Stack cited Correa’s controversial political positions – which include prosecuting journalists in Ecuador who produce stories that are critical of him or his government – and his alliances with the Castro brothers, Chavez and  Ahmadinejad.

“Even associating with such regimes sends a terrible message to the world and condones the many evils that have been imposed on the residents of those nations,” said Stack in a statement. “ For these reasons, I refuse to welcome President Correa to Union City."

Media organizations in Ecuador carried news about the controversy.

Meanwhile, Stack’s decision has been the subject of debate on the Internet and emails, including among Cuban-Americans.

Sergio Gatria, one of the exiles involved in the meeting with Stack about Correa, said in an email exchange with several others that it was wrong to have Correa use a taxpayer-funded facility – the high school – to promote his politics in what had been pitched as a cultural event featuring Ecuadorian entertainment. The Ritz, he said, was a private location that the Ecuadorians were renting.

In another email, which carried the signature of Cuban jazz artist Paquito D’Rivera, who lives in New Jersey, Stack’s decision was criticized as “dangerous” and “legally questionable.”

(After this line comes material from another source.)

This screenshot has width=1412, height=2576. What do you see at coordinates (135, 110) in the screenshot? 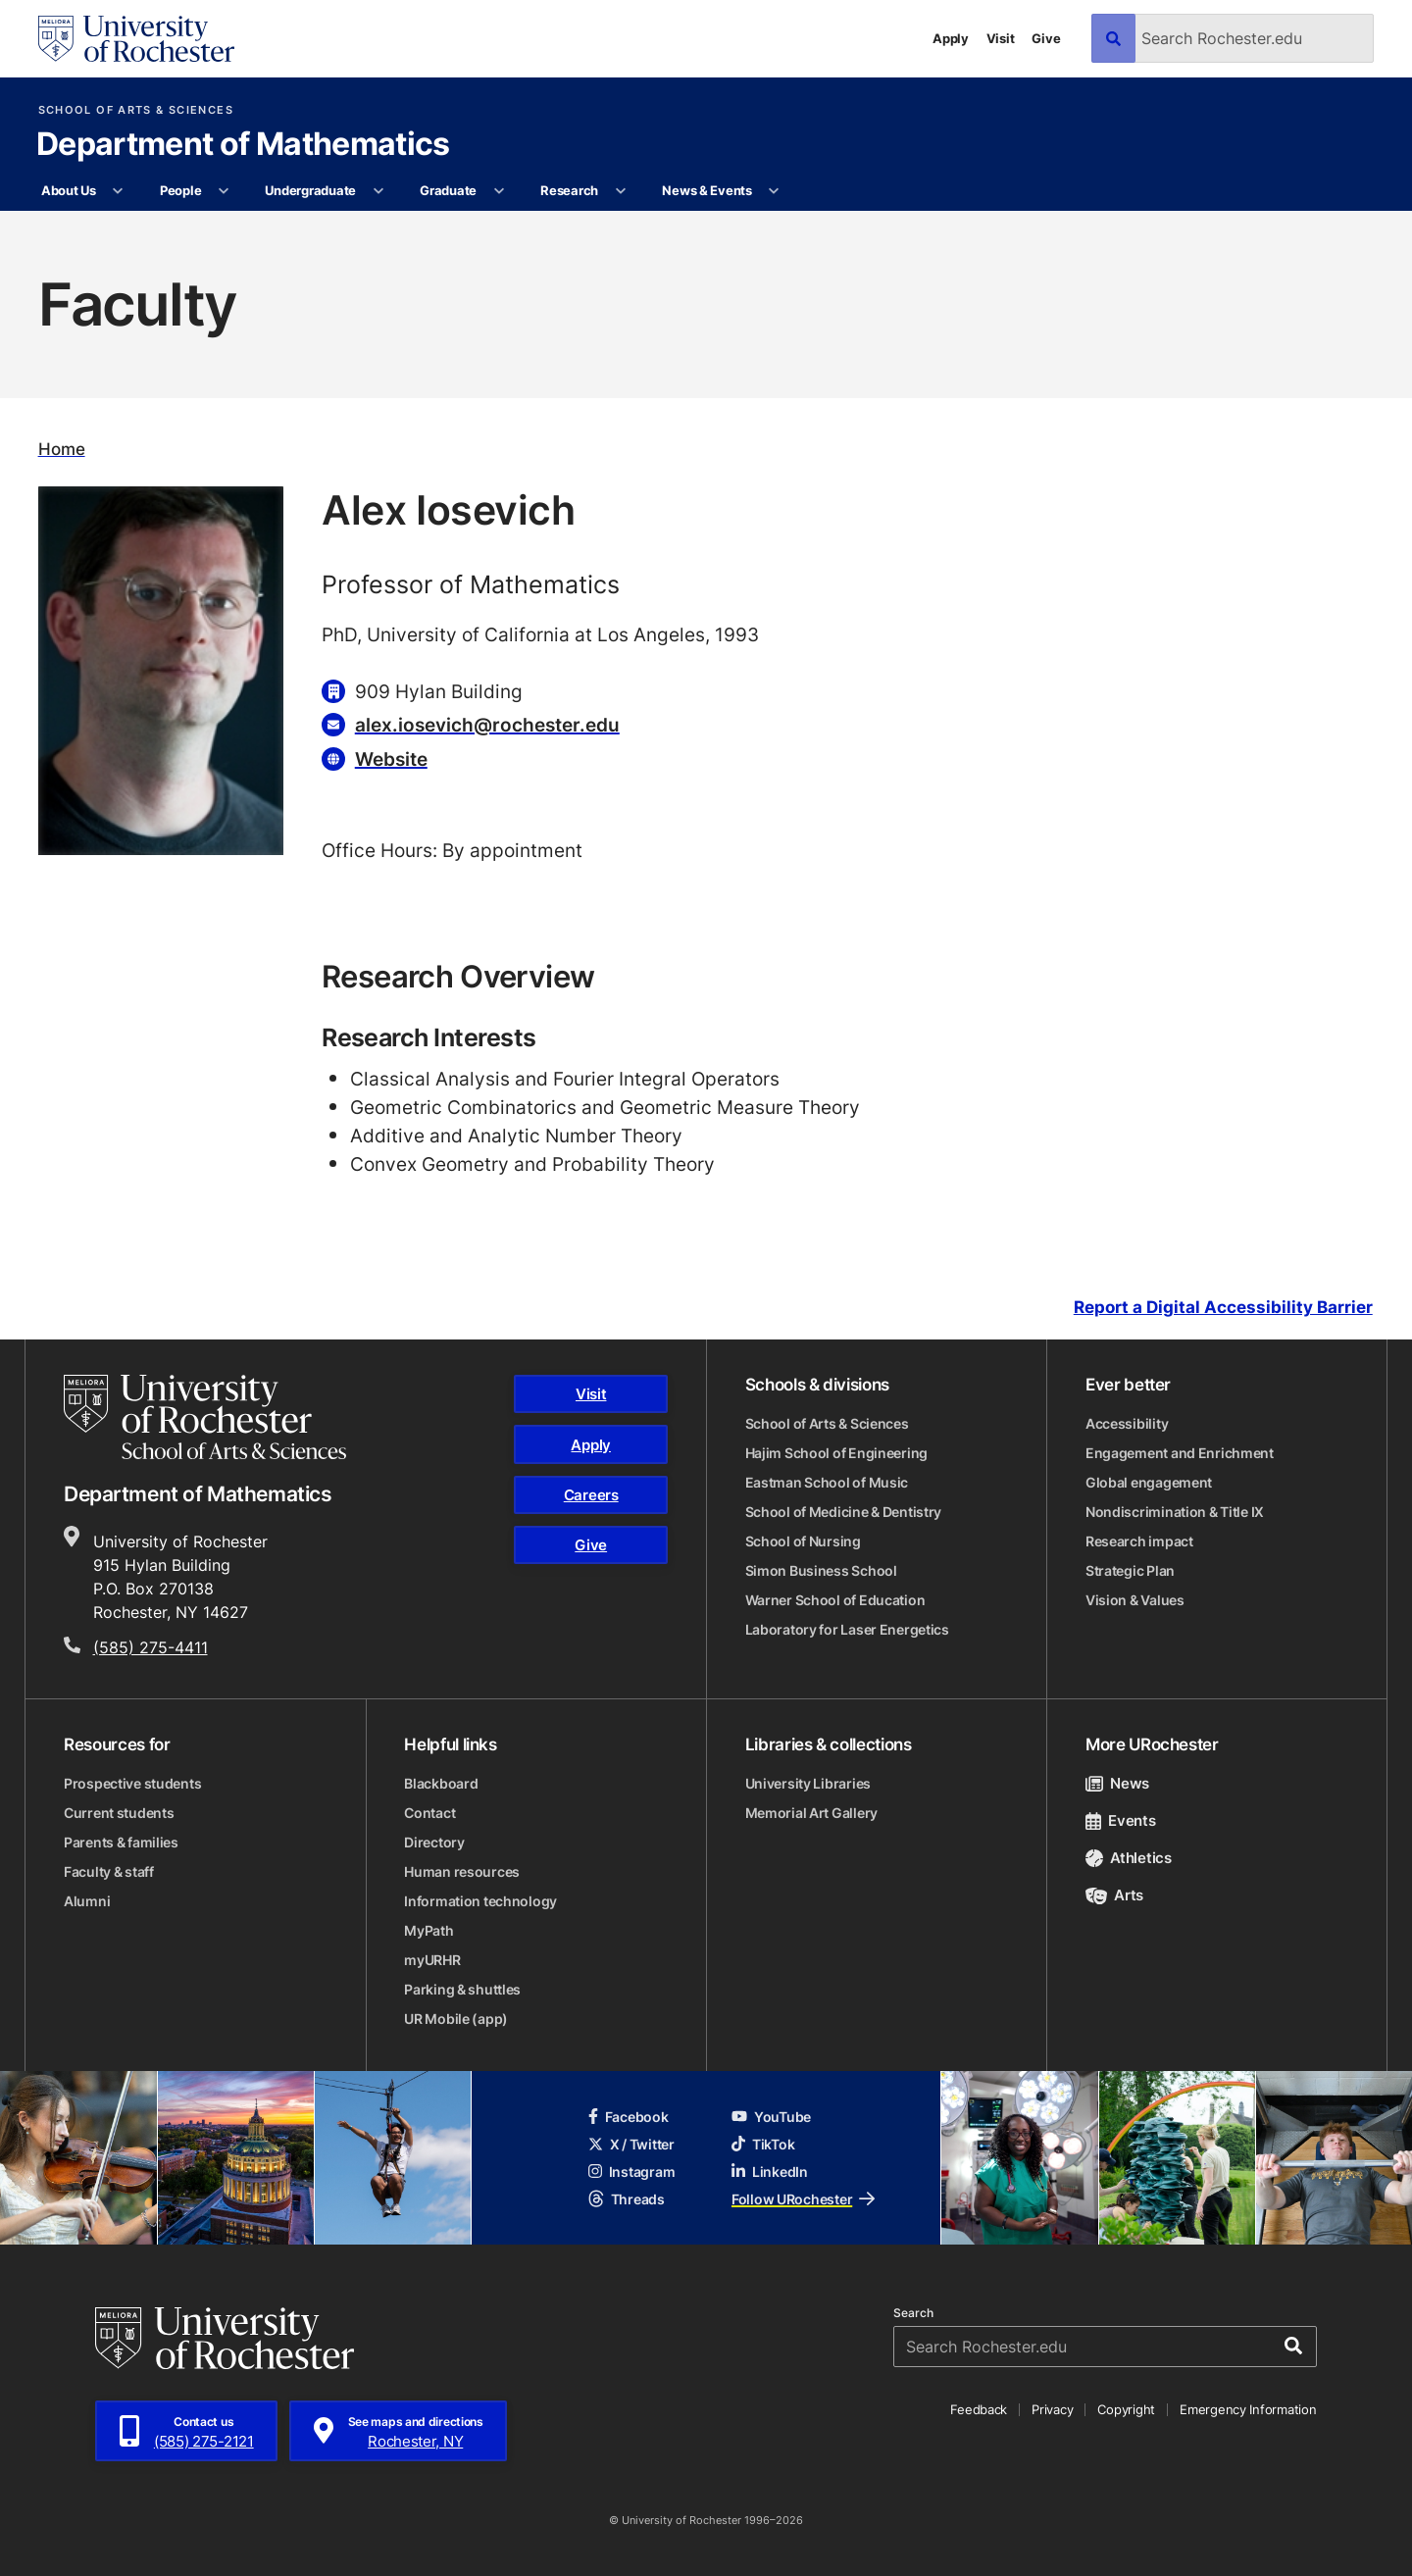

The email attributed to D’Rivera said that while he shared the disdain for Correa, Chavez and the Castro brothers, he did not agree with censoring a legitimately elected leader such as Correa.

It would have been more effective, the email said, to have Correa appear at the high school, and have a huge demonstration against him all along Bergenline Avenue. That, said the email, would have been “much more effective (and enjoyable), without going outside the boundaries of democratic principles."